現在、弊社のサービスをフルで提供できるのは、東京23区のみです。無人コンビニは大きなハードウェアなので、保守点検などまで含めて考えると、これまでは、遠方での提供は難しい面がありました。しかし、NTT東日本さんが持つ保守・点検・運用などでの、技術者のネットワーク基盤とうまく連携できれば、地域拡大のスピードを上げていけると考えています。


●「風景の流通」(ランドスキップ 下村氏)

風景の流通は、私たちのコーポレートビジョンです。

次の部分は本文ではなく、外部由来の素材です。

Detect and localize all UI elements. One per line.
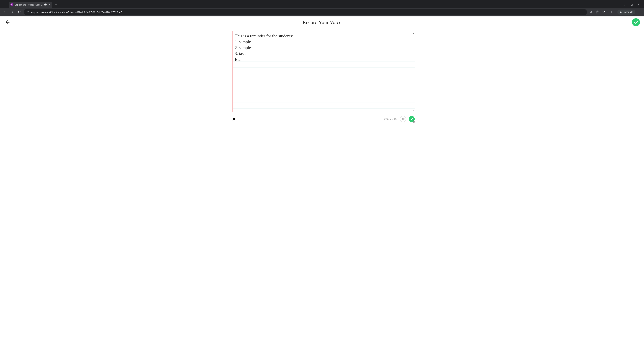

なぜあえてこれを掲げたかというと、NTT東日本さんとは単なる短期的な協力関係ではなく、ビジョンパートナーとして、このビジョンの達成のために、共に歩んでいきたいという思いを込めてです。場所問わず、すべての人に、心に響く風景を届けていくことを目指します。


●「電気・ガス・水道 スマートプレート 次世代のインフラを目指して」(アクアビットスパイラルズ 萩原氏)

実は、デモデーのスライドに入れた言葉なのですが、アクセラメンバーの方と一緒にデモデーに向かって詰めていく中で、こうなったらいいよねと、自然発生的に浮かんできた言葉です。

私たちの技術は、広範囲にモノと情報とをつなげることができますが、そこには、NTT東日本さんのような広域のネットワークが必要です。逆にいえば、NTT東日本さんとの共創によって、本当にIoTのインフラが目指せると思ったのが、デモデーの時でした。その時の気持ちを忘れず、本気でデファクトを目指したいと考えています。


●「パラダイムシフト」(BONX 楢崎氏)

パソコン時代の次に、スマホ時代がきて、指先だけでインターネットにアクセス可能になりました。では次はどうなるかといえば、スマートスピーカーなどで一部実現されているように、機材を持っていなくても、声だけでインターネットにアクセスできる時代だと考えています。これは目を中心にネットを活用する時代から、音声と耳を中心に活用する時代へのパラダイムシフトではないでしょうか。こういう大きな話は、スタートアップが言っているだけだと、夢物語だと思われがちですが、NTT東日本さんと組むことでひとつひとつ実例を積み重ね、実現できることを示していきたいと思います。


■取材後記

各社のお話の中で印象的だったのが、担当者の熱意や、コミットの深さについての話題になると、「うちもまったく同じです」「まるで弊社のことみたい」といった言葉が何度も聞かれたこと。ここに、NTT東日本アクセラレータープログラムが、2度の実施で共創事業の成功事例を生み続けている理由があるように感じた。今回、3期目となるプログラムからは、どのような共創が生まれるのか、その未来がいまから楽しみである。